In an attack on the vapid state of British television's winner-takes-all talent show format, in particular the BBC hit Strictly Come Dancing, comedian Alexi Sayle wrote in the Guardian that "tyranny is the removal of nuance". By this measure, if he were a cricket fan, T20 would be his brutal dictator, and Test cricket the flourishing democracy. Although Sayle's point about nuance was directed at the simplification of his beloved art form, dance, his attack on commercial programming actually highlighted the fact that cricket, even the smash and grab of T20, is also a complex pastime that requires study to truly enjoy.

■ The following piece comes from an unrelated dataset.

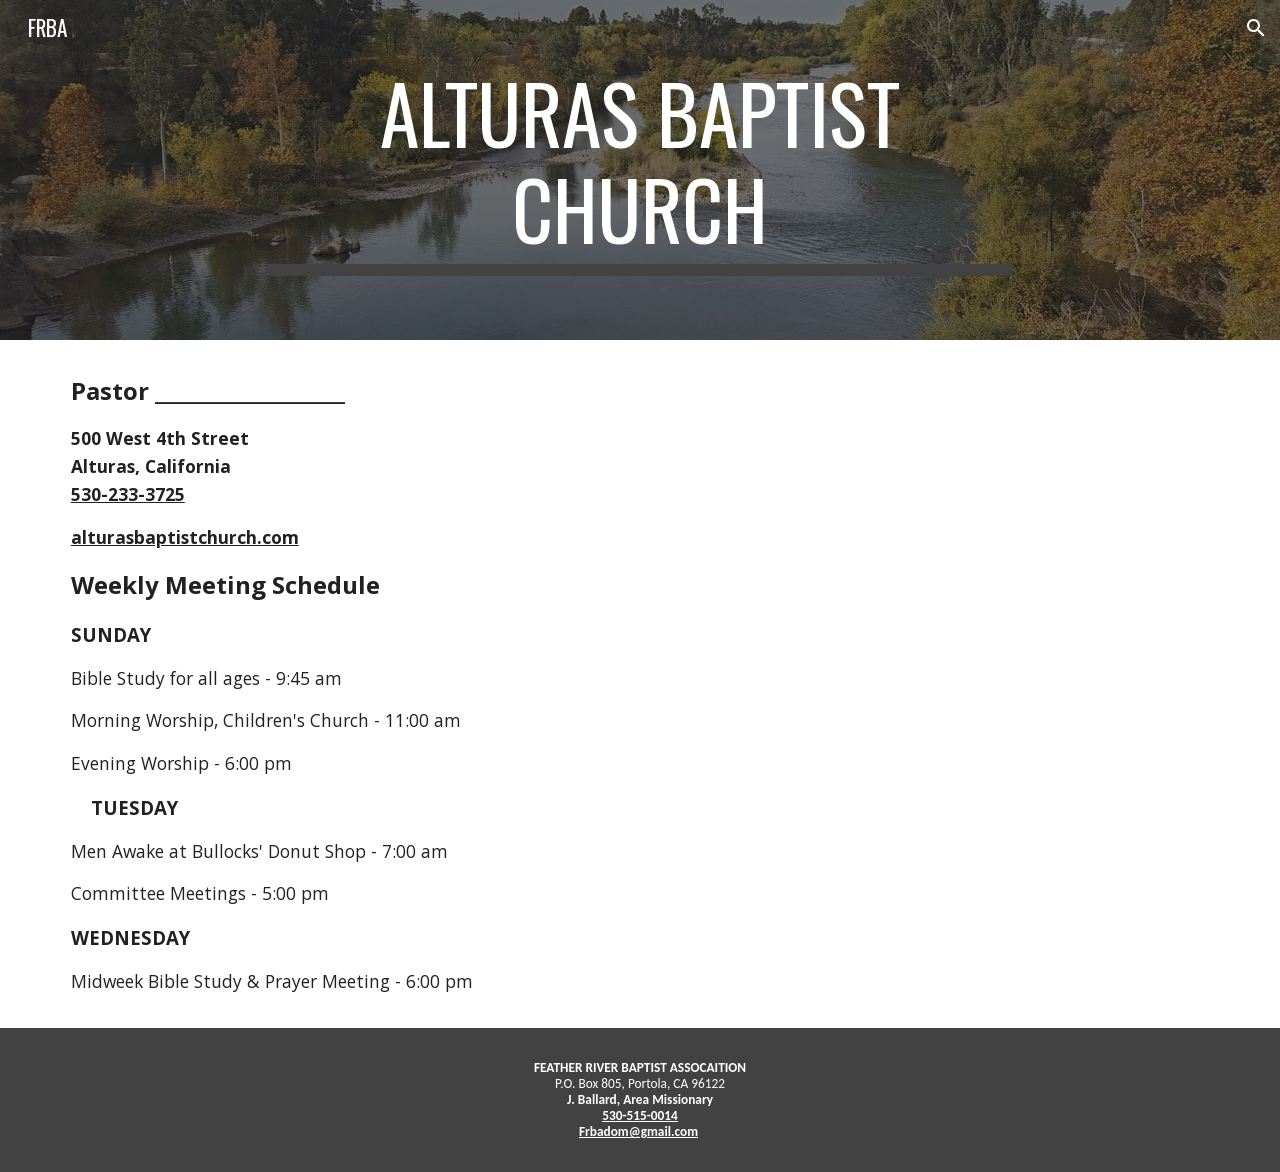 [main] (640, 170)
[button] (1256, 28)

It is a game, I'd argue, that above all other sports improves the more you understand it - whether playing or watching. The infamous Kim Hughes quote about Mike Brearley, that "he had nothing going for him apart from being intelligent" is a barb that has become something of a compliment over time. Brearley, an average batsman but superlative captain, made a career using brain before brawn.

And it's not only players who benefit from using their brain cells. Another quote, less famous perhaps, is that of the late US comedian Robin Williams: "Cricket is basically baseball on Valium." To the uninitiated onlooker this may well be the case. Test cricket (well, apart from days like that utterly miraculous first morning from Stuart Broad at Trent Bridge) can be a subtle, many-layered event. The ignorant witness who watches a maiden without the ball even striking the bat, the stationary slips crouched, the fielders strolling, will wonder what on earth the dedicated fan finds so compelling.

"The England team that went out to face New Zealand after Peter Moores had been fired played with flair, fun, and a sense of freedom"

But the cricket oik does not have the knowledge. We know what struggling form the batsman is in, that one more duck probably means the end of his international career. We know how the new ball moves differently to the old one; we can feel the impact of the hard Dukes on the grass-tinged wicket. And we know the distinct death rattle of the bails leaving the stumps, and even how that last score of Bradman forever dipped his average below a hundred - this is a sport where even a divided aggregate of scores can forever fascinate the observer.

Yet does a high cricket IQ vastly improve the player? Captain and coach, an obvious yes - to a degree. Knowledge of the opposition, what deliveries a batsman scores off, and which deliveries are most likely to dismiss him, surely improves the weaponry of the bowler. And vice versa for the batsman. Once you know Jimmy Anderson can swing it both ways you can (try) to second-guess his tactics - two or three left-alone awayswingers outside off stump are often followed up with the inswinger that nips the bail. However, the ability to realise this mental agility into physical action is another skill entirely.

Intelligent players, the articulate thinkers on the game who analyse technique, stats, and their opposition, can become encumbered by information. The tinkering coach, who believes his sage observation on the budding player will transform his game, can undo the "feel" needed to play well. The Steven Finn run-up "adjustment" is a prime example of the hands-on coach forcing the wheels off the player. From England's pace prospect to a bowler not fit for first-class cricket, and back again (gladly) to the front-line attack, the over-coaching of Finn has perhaps influenced the Jonny Bairstow approach - as revealed by Jason Gillespie, writing in the Guardian: "No longer would he have support staff stopping him every second ball in the nets, telling him to change his grip, stance, backlift or alignment. Instead, the only advice would be when he sought it and based solely on his gameplan for any given day."

Self-knowledge of technique through analysis has been replaced by feel - and surely actual results, which, considering Bairstow has been recalled to the Test squad and averages over 100 in the County Championship, are indicative of a run of form, and also of forgetting that critical zoom lens on one's own performance.

In my last piece, on the "zen of cricket" I wrote that "to play truly well one must lose the words of the coach, the press, and the self, and revel in that time at the crease". Writer John Crace quipped - jokingly, I think - that his book on England batsman Robin Smith, Quest for Number One, which explored "the psychology of batting, revealing how he [Robin Smith] is motivated, how he concentrates and what he feels when he is preparing to face the West Indian fast bowlers", actually ruined his career. In this in-depth player study, including interviews with Smith's sports psychologist, his motivator and even his wife, Crace analyses every aspect of Smith's presence at the crease. The result of the book, Crace pondered, is that once Smith had researched his own technique and attained the ultimate self-knowledge of his performance, it actually affected his ability to let go in the middle. It could be that the under-pressure Adam Lyth, his technique much criticised by pundits, is unable to lose the awareness of what he lacks, or indeed what he's working on, to actually perform.

How much Peter Moores' reliance on his laptop data was actually detrimental to his reign as England coach is unclear, but the team that went out to face New Zealand after he had been fired played with flair, fun, and a sense of freedom. Knowledge is power, but homework has to be done before the cricketer walks onto the pitch. The overwrought ball, shot or catch results from thinking rather than simply playing.